Preserve your database's records without sacrificing performance

Maintaining history in a production (online transaction processing—OLTP) database can be tricky. You want to be able to retain readily available historical facts in the database while sustaining performance. If you don't correctly control the architecture of this historical data, not only can you significantly increase the number of records in your production tables but you can also cause queries that access these enlarged tables to return inaccurate results. A SQL Server Magazine reader, Mustufa Baig of Toronto, asked me to review a case study that involved maintaining history in his insurance brokerage's database. The problems that Baig encountered aren't unique to the insurance industry; they're common to any organization that needs to retain history in its database.

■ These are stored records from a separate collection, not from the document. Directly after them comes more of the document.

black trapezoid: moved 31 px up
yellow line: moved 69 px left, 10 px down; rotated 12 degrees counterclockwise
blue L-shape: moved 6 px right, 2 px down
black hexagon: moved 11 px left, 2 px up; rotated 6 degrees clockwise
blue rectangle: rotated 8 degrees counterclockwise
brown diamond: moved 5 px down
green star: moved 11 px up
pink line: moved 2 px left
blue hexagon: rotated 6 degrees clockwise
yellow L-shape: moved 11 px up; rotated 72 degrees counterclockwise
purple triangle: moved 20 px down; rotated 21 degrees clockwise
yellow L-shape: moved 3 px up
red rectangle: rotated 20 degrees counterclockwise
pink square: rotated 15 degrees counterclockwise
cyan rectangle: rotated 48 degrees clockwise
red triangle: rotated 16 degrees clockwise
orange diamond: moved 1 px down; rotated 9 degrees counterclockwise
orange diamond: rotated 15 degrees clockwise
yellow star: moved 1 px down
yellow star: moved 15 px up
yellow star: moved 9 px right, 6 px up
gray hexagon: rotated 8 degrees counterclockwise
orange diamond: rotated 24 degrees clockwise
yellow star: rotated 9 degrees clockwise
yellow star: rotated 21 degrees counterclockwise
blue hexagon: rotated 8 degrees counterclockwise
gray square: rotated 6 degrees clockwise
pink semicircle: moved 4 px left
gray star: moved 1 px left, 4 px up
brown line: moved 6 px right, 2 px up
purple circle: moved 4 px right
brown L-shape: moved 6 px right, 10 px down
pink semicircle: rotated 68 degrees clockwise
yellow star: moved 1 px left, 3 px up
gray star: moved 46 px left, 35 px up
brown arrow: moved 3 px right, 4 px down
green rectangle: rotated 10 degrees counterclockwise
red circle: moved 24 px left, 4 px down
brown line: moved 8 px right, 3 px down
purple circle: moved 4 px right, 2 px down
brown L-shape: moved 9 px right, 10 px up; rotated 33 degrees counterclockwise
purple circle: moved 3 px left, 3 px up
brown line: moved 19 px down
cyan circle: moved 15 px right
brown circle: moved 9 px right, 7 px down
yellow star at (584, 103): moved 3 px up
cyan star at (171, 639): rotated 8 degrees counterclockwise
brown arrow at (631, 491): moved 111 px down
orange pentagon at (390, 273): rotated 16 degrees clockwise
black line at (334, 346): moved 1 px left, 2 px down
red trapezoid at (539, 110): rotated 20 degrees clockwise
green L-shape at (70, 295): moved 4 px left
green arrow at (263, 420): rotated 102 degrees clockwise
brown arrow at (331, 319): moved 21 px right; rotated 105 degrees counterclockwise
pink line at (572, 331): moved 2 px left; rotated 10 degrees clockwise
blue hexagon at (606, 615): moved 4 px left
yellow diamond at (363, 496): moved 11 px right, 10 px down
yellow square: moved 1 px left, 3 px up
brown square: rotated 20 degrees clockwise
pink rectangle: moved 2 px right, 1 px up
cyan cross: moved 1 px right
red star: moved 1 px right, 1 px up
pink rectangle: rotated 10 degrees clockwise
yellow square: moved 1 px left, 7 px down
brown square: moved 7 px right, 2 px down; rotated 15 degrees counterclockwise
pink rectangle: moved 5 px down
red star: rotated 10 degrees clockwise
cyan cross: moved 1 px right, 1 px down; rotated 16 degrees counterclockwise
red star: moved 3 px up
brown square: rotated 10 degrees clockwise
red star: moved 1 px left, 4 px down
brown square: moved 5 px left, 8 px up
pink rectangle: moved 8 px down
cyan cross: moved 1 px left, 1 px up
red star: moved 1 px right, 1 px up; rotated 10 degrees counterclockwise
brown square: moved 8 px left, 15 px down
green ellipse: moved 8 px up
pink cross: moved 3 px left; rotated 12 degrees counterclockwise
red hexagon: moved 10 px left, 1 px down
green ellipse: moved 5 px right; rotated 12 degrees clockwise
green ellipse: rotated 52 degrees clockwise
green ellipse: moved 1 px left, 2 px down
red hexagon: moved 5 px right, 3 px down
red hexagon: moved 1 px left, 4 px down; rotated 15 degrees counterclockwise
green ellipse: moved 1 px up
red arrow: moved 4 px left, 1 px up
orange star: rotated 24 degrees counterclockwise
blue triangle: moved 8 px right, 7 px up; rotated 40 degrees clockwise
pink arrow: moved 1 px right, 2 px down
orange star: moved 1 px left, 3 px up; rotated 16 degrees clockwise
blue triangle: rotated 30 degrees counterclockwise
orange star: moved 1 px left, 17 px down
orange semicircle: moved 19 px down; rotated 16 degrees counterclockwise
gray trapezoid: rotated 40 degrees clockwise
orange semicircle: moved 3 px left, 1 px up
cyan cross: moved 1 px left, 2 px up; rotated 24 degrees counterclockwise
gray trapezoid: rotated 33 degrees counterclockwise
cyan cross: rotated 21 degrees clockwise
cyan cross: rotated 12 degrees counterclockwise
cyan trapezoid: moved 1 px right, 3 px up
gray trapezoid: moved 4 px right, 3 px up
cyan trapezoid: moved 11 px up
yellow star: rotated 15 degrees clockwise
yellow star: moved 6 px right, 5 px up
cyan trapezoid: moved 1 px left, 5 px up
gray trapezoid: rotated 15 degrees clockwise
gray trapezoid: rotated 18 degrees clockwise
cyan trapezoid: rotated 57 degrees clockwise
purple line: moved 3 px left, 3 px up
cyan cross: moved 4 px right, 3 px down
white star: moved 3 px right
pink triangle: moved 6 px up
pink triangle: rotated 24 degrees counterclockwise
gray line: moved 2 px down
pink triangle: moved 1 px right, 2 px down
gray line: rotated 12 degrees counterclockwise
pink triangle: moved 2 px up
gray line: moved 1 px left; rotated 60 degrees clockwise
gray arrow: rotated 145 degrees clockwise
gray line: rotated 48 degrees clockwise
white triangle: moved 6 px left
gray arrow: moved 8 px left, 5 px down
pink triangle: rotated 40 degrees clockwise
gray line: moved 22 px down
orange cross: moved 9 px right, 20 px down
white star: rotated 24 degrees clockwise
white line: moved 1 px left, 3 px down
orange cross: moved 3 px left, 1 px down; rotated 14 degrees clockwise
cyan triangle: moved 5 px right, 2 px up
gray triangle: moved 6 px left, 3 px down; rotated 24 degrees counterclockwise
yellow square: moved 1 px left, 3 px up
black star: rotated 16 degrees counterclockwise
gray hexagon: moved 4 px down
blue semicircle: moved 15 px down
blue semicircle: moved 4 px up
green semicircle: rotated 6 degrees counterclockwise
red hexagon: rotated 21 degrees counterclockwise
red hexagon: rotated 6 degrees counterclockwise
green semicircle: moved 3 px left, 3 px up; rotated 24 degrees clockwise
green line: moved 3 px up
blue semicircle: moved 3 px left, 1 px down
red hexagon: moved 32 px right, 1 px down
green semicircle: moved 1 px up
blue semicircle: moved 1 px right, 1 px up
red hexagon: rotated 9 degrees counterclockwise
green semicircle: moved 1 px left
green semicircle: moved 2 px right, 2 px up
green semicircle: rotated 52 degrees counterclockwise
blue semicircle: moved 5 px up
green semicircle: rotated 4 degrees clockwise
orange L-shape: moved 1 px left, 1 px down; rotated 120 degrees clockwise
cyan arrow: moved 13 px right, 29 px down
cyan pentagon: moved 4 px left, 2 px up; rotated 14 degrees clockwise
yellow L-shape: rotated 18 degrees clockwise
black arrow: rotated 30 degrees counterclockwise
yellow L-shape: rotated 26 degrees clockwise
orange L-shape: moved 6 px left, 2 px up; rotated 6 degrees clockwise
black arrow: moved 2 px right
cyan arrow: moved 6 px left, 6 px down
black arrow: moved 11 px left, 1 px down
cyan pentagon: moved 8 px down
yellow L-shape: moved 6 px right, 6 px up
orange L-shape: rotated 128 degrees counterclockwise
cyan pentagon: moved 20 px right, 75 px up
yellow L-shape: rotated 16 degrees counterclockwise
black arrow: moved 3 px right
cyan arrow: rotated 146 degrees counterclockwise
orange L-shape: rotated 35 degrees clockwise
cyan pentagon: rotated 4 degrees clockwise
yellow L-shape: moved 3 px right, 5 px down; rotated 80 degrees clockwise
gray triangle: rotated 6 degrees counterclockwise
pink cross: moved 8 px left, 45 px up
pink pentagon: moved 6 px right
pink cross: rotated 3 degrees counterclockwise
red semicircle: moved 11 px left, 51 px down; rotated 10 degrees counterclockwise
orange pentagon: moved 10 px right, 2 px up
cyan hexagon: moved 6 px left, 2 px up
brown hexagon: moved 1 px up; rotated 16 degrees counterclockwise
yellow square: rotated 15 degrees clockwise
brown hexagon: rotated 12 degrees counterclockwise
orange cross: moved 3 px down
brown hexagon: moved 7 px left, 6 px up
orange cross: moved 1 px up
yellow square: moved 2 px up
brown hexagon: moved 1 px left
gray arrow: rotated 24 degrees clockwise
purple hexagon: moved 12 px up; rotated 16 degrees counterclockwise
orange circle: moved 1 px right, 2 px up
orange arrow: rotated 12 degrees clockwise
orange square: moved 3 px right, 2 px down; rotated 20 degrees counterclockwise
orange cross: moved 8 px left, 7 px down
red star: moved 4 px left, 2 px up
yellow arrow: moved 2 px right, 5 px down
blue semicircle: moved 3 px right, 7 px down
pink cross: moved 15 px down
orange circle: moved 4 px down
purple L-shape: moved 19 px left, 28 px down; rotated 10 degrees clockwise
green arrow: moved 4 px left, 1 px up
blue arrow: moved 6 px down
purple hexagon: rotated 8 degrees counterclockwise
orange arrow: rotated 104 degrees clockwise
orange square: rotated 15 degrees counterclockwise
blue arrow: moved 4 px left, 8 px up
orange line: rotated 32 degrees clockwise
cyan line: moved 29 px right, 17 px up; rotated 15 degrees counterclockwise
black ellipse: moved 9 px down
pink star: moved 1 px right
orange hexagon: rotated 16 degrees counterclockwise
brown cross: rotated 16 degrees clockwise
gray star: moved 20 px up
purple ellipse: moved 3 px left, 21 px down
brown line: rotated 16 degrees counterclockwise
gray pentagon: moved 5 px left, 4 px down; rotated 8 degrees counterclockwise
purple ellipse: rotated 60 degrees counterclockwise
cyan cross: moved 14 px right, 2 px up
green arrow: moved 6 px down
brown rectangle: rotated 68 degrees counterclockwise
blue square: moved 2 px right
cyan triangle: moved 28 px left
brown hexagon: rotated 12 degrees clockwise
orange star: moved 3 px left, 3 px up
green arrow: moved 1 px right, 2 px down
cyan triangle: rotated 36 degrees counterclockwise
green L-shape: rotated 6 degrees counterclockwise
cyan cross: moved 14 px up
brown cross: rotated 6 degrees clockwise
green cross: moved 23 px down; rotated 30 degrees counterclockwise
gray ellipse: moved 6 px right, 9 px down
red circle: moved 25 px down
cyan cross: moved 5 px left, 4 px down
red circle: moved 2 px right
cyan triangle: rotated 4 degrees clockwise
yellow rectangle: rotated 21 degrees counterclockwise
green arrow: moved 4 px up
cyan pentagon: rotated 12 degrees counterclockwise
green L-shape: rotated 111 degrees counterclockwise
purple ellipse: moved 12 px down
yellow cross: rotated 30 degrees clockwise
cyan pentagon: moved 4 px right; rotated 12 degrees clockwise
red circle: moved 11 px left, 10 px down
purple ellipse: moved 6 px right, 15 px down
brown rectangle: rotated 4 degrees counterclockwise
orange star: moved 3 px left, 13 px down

To understand this case study, let's look at the background. Suppose an organization wants to offer its employees a full insurance package. Because no insurance company offers all plans that the organization needs, the organization knows it has to purchase plans from several insurance companies. Figure 1 shows a schematic that illustrates this concept. Insurance company A offers life, accidental death and dismemberment, and short- and long-term disability insurance. Insurance company C offers health, dental, and vision insurance plans. Insurance companies B and D offer a combination of plans. If the organization deals directly with several insurance companies, it has to juggle plans, often providing overlapping or incomplete coverage and creating much confusion for employees when they file their claims. To avoid the hassle, the organization can contract with an insurance broker—an intermediary between the organization (client) and the insurance companies—to assemble a package of plans that meets the client's needs. By using the broker, the client can greatly simplify insurance administration and offer flexible plan options.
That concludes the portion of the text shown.